TASK BRIEF: Make an exact copy of the records below, excluding images.

DATA FOR THIS TASK:

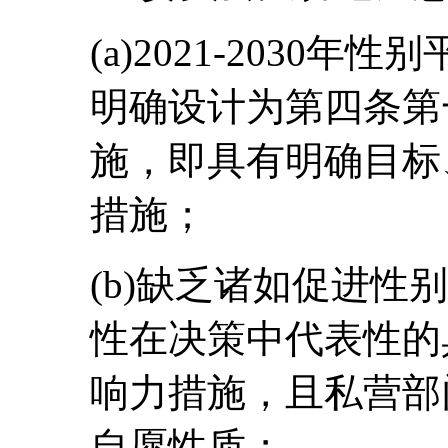
(a)2021-2030
明确设计为第四条第
施，即具有明确目标
措施；
(b)缺乏诸如促进性
性在决策中代表性的
响力措施，且私营部
自愿性质；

RESULT OF THIS TASK:
(a)2021-2030
明确设计为第四条第
施，即具有明确目标
措施；
(b)缺乏诸如促进性
性在决策中代表性的
响力措施，且私营部
自愿性质；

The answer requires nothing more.